Uma forma de concretizar o estabelecido nesta diretriz é o instrumento de planejamento municipal denominado Estudo de Impacto de Vizinhança (EIV). O Estatuto das Cidades, define que este estudo deve abordar os efeitos positivos e negativos do empreendimento ou atividade em questão, quanto à qualidade de vida da população residente na área de intervenção e suas proximidades. Esta legislação exige que o EIV deve considerar minimamente as seguintes questões:  adensamento populacional; equipamentos urbanos e comunitários; uso e ocupação do solo; valorização imobiliária; geração de tráfego e demanda por transporte público; ventilação e iluminação; e paisagem urbana e patrimônio natural e cultural.

Para tratar de temáticas tão diversas, é necessário que a equipe responsável pela elaboração do EIV seja interdisciplinar, de forma a promover o diálogo entre as diversas interfaces deste estudo. Todavia, cabe ressaltar a importância do papel do arquiteto e urbanista na condução deste estudo.

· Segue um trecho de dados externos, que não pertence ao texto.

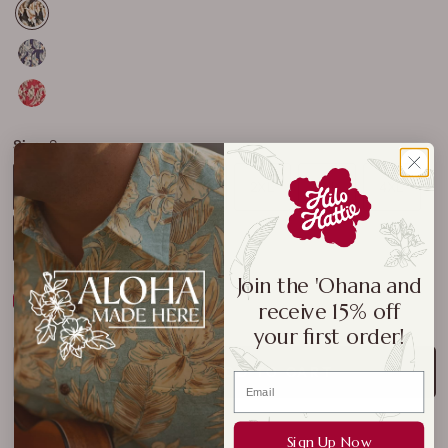
Size:
S
S
M
L
XL
2XL
3XL
4XL
5XL
Join the 'Ohana and
Size Chart
receive 15% off
your first order!
ADD TO CART
Sign Up Now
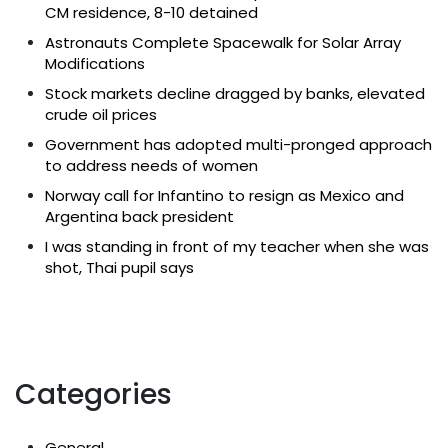
CM residence, 8-10 detained
Astronauts Complete Spacewalk for Solar Array
Modifications
Stock markets decline dragged by banks, elevated
crude oil prices
Government has adopted multi-pronged approach
to address needs of women
Norway call for Infantino to resign as Mexico and
Argentina back president
I was standing in front of my teacher when she was
shot, Thai pupil says
Categories
General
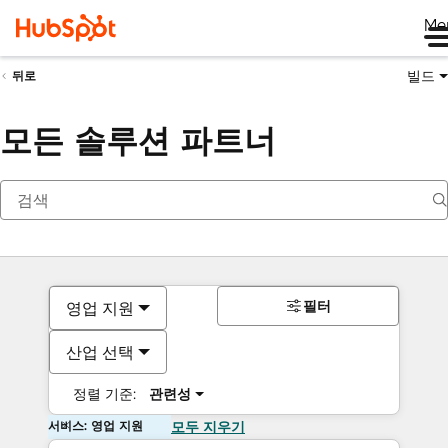
Me
빌드
뒤로
모든 솔루션 파트너
필터
영업 지원
산업 선택
정렬 기준:
관련성
서비스: 영업 지원
모두 지우기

À luz do Estatuto das Cidades, caberia a um arquiteto e urbanista verificar se o EIV do empreendimento sob análise promove o urbanismo sustentável, à medida em que atende aos controles de processos econômicos ligados à utilização do solo urbano, ou seja, ao zoneamento. Também seria função desse profissional observar se tal empreendimento traz benefícios a todos os moradores, de forma que não seja uma fonte geradora de gentrificação da população de menor renda nas áreas mais vulneráveis do espaço urbano, onde, teoricamente, concentra-se o urbanismo de risco. Os projetos contemplam obras no aeroporto, mobilidade urbana, segurança pública e a construção do estádio para o evento, além de melhorias em centralidades de apoio ao evento.

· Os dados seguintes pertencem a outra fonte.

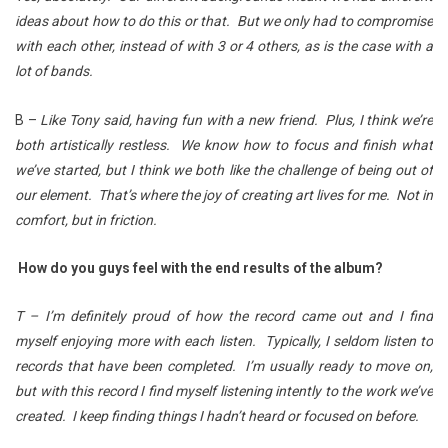
ideas about how to do this or that. But we only had to compromise
with each other, instead of with 3 or 4 others, as is the case with a
lot of bands.
B –
Like Tony said, having fun with a new friend. Plus, I think we’re
both artistically restless. We know how to focus and finish what
we’ve started, but I think we both like the challenge of being out of
our element. That’s where the joy of creating art lives for me. Not in
comfort, but in friction.
How do you guys feel with the end results of the album?
T – I’m definitely proud of how the record came out and I find
myself enjoying more with each listen. Typically, I seldom listen to
records that have been completed. I’m usually ready to move on,
but with this record I find myself listening intently to the work we’ve
created. I keep finding things I hadn’t heard or focused on before.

Para Curitiba, os projetos previstos foram o corredor Aeroporto-Rodoferroviária; a reforma da Rodoferroviária e seus acessos; a requalificação da Avenida Marechal Floriano; o BRT, extensão da Linha Verde Sul; a reforma e ampliação do Terminal do Santa Cândida e as vias de Integração Radial Metropolitana. Nota-se que todos os projetos são referentes à mobilidade urbana.

Concomitante às obras oficiais da Matriz, ocorreram intervenções que intensificaram as ações nas regiões citadas. São projetos que contemplaram o ambiente criado para o evento. Dentre eles, destacam-se: o Parque da Imigração Japonesa; o empreendimento hoteleiro Bristol Portal do Iguaçu; a construção da trincheira na rua Arapongas em São José dos Pinhais e o viaduto estaiado Francisco Heráclito dos Santos.

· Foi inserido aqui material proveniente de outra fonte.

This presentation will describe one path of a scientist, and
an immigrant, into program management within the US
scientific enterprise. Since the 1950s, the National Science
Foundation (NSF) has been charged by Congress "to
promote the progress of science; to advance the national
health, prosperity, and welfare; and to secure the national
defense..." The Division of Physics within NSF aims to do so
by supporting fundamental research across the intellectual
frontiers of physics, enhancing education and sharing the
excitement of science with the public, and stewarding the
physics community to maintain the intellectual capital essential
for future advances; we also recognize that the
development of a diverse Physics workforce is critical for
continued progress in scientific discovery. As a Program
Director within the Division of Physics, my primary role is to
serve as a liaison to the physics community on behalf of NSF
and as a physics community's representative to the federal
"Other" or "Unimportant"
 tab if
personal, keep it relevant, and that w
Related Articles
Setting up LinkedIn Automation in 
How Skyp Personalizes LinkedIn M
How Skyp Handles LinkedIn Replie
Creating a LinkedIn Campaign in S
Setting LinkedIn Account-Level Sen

Para avaliar a sustentabilidade dos projetos de mobilidade urbana, desenvolvemos indicadores de desempenho das principais obras da Copa na capital paranaense. Os indicadores ambientais propostos remetem à redução das emissões de poluentes. Desta forma, eles induzem à melhoria da qualidade de vida da população e à redução de despesas com congestionamentos e problemas de saúde da população.

Os indicadores sociais possuem o propósito de avaliar a melhoria das condições de deslocamento da população no espaço urbano, melhorar o acesso às oportunidades de trabalho e estudo e, por fim, conduzir a população aos direitos básicos de lazer, saúde, comunicação, conhecimento, entre outros. Por fim, os indicadores econômicos utilizados na avaliação medem a eficiência dos meios utilizados para a priorização das metas sociais e ambientais decorrentes da implantação dos projetos.

O que se conclui, portanto, é ser imprescindível que uma equipe muldisciplinar coordenada por um arquiteto seja responsável pela condução do EIV, e esteja munida de uma visão holística. Ela também necessita possuir critérios, a exemplo de um sistema de indicadores, que avaliem de forma objetiva os reflexos do empreendimento estudado em relação às questões ambientais, sociais, econômicas e, até mesmo, políticas. Com isso, espera-se que os resultados de sua implantação proporcionem maiores benefícios à população desta e das futuras gerações, que aqueles propostos para a Copa de 2014 na RMC.